Драгун сдержанно посмотрел на него.

– Нет, Горобцов – а что?

– Да так, думаю, чи Горобец, чи не Горобец, – лениво и нехотя протянул украинец, и тот же огонек бегал у него в глазах.

– А ты сам откуда?

– Та с Белой же Глины, белоглинский, – и опять невозмутимо уставился в качающийся пол.

Драгун повернулся к нему, позванивая шпорами,

– Не признаю,

– Та як же ж… Дядя Хведор.

И помолчав:

– Дядя Хведор.

– Дядя Хведор? Не признаю… – недоумело говорил драгун.

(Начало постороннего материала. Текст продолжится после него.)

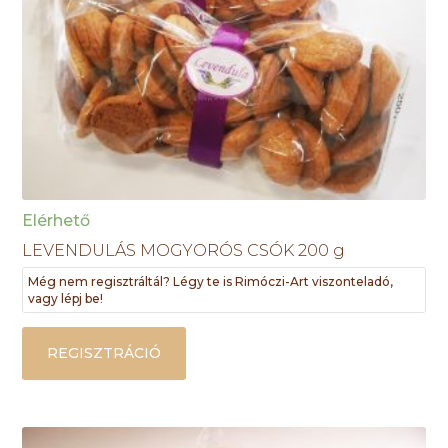
Elérhető
LEVENDULÁS MOGYORÓS CSÓK 200 g
Még nem regisztráltál? Légy te is Rimóczi-Art viszonteladó,
vagy lépj be!
REGISZTRÁCIÓ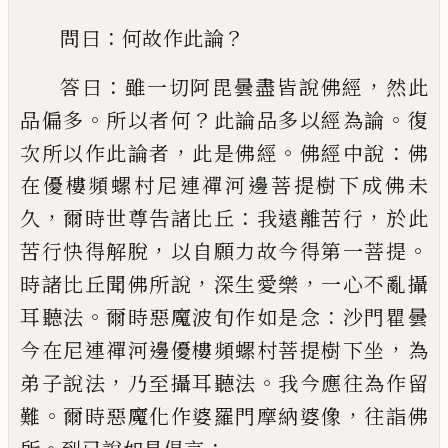
：
？
問
曰
何故作此論
：
，
答曰
雖一切阿毘曇盡皆說
佛經
然此
。
？
。
品偏多
所以者何
此論品多以經
為論
復
，
。
：
次所以作此論者
此是佛經
佛經中
說
佛
在優樓頻螺村尼連禪河邊菩提樹下
成佛未
，
：
，
久
爾時世尊告諸比丘
我遠離苦行
於此
，
。
苦行快得解脫
以自願力故今得第一
菩提
，
，
時諸比丘聞佛所說
深生愛樂
一心不
亂攝
。
：
耳聽法
爾時惡魔波旬作如是念
沙門
瞿曇
，
今在尼連禪河邊優樓頻螺村菩提樹
下坐
為
，
。
弟子說法
乃至攝耳聽法
我今應往
為作留
。
，
難
爾時惡魔化作婆羅門摩納婆像
往詣佛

С его лица поползло прежнее выражение, и пополз куцый мундир, и обтягивавшие штаны, и патронная сумка, и вся выправка и самоуверенность человека казармы, и на дядю Федора глядело наивно-добро-душное, немножко глуповатое безусое лицо белоглинского парубка, и шпоры уж не звенели на подобранных под скамью ногах.

– Скажи на милость!

Дядя Федор снова уставился в пол, спокойный, невозмутимый.

– Ну, как наши там?

Дядя Федор лениво помолчал.

– Та ничого, що ж, пашуть, сиють, скотину годують.

– А батько?

– Та и батько… – лениво тянул Федор.

– А жинка?..

И лицо драгуна разом подмывающе засветилось, глазки сделались маленькими, хитро сощурились, и во все стороны от них побежали тоненькие лучики.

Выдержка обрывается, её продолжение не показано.